* Data records *
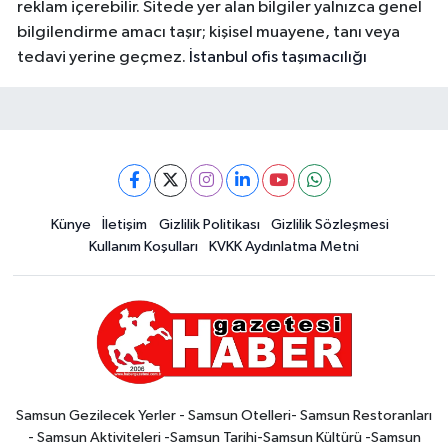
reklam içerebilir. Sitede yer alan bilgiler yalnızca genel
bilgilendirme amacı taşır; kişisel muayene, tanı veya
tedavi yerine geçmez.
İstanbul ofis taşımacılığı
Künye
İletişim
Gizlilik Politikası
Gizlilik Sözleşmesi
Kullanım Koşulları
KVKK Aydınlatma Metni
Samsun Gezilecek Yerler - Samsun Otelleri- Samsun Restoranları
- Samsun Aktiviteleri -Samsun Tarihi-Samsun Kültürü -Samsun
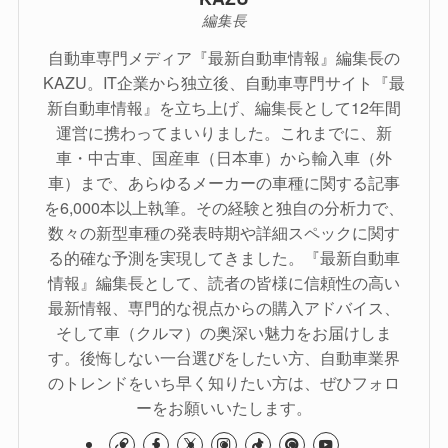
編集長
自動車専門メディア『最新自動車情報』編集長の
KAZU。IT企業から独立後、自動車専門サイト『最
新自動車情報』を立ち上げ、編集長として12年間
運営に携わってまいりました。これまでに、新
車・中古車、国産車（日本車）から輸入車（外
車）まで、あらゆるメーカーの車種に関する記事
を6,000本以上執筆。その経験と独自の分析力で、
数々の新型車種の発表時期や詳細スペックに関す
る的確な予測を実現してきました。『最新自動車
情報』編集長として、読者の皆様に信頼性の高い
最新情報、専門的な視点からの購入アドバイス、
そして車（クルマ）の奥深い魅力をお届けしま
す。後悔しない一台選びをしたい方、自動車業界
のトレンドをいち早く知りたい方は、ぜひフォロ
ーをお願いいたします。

* Exercise requirements *
Report each line in the data that holds the word "Gizlilik".

* Response to the task *
Gizlilik Politikası
Gizlilik Sözleşmesi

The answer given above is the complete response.